Thanks for your answers


----------



## Shiratori99

I've never encountered either of these expressions. 嫌悪感 is more common I think.


----------



## JapanForever

Well I found it in a visual novel so I wondered.


----------



## Cowrie

Hi there! 


Shiratori99 said:


> 嫌悪感 is more common I think.




To me, without further context, 悪感情 is simple: If you have 女への悪感情, you hate women. You probably don’t want women. 

悪しき感情 gives me a lot more complex impression. If you said you have (or more likely, can’t stop having) 女への悪しき感情, I’d imagine you want to abuse women. You probably want women. 

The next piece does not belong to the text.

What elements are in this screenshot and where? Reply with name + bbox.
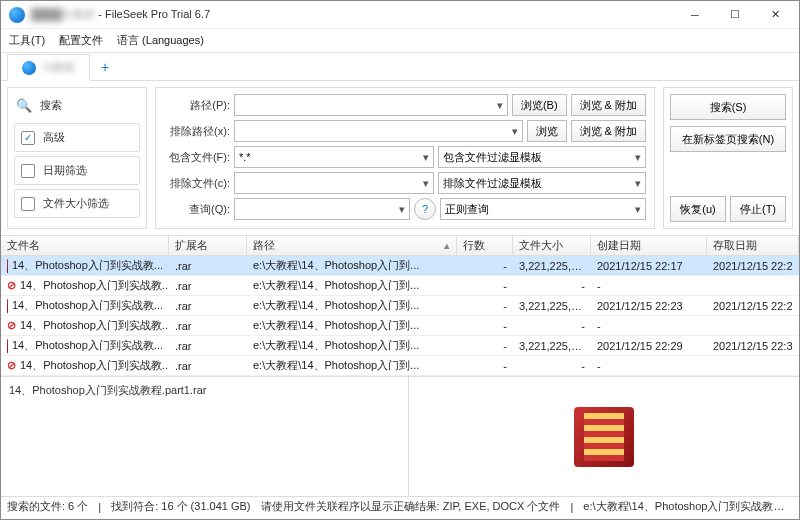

I feel, though, there is huge room for different interpretations depending on context, as always.


----------



## JapanForever

Abuse women ?
For the context 悪しき感情 is when a guy is bothered by a girl's words. There is this 女への悪しき感情.
But which one shows the most of ill intention?


----------



## Cowrie

JapanForever said:


> For the context 悪しき感情 is when a guy is bothered by a girl's words. There is this 女への悪しき感情.


Very intriguing. What did you think it meant? 



JapanForever said:


> But which one shows the most of ill intention?


I find it very hard to compare the two on the same scale. 悪しき感情 can be totally different from 悪感情 in meaning. 悪しき感情 can represent more complex ideas, for example, dark, malicious, evil, immoral, and sinful emotions/desires. It also carries some special, dramatic and archaic sounding effect (it’s not something we use in our normal, everyday conversation, just in case).


----------



## JapanForever

Well for the context I found this word 悪しき感情 , that was a guy who argued with a girl he doted on. Then he said for the first time he had 悪しき感情 so...


----------



## Cowrie

Are there any other words before and after 女への悪しき感情?


----------



## JapanForever

Yes. He tried to wipe these 悪しき感情 toward her by trying to talk to her as kindly as usual. (The two people are rather close actually)


----------



## Cowrie

Can you type exactly what it is in Japanese?


----------



## JapanForever

Okay.
自分が悪いのか、 それとも女が悪いのか
初めて、 今まで溺愛してきた女の存在と、 自分の心反発するような感情が、 彼の中に生まれていた。 
女への悪しき感情彼に気づき、 それをい去ろうと彼は、 いつもあり優しい声をかけた (basically)


----------



## Cowrie

Hmm. Sounds like it’s simply used for that dramatic sounding effect.


----------



## JapanForever

Okay so it may be translated as "unpleasant, bothering" there?


----------



## Cowrie

If you wish, why not, I’d say. 
One thing I’d like to point out just in case is, 悪しき感情 is referring back to 反発するような感情. 

It may be helpful for other Japanese learners who visit here if you correct typos in post #11.


----------



## JapanForever

I see. What does 反発するような感情 mean by the way?


----------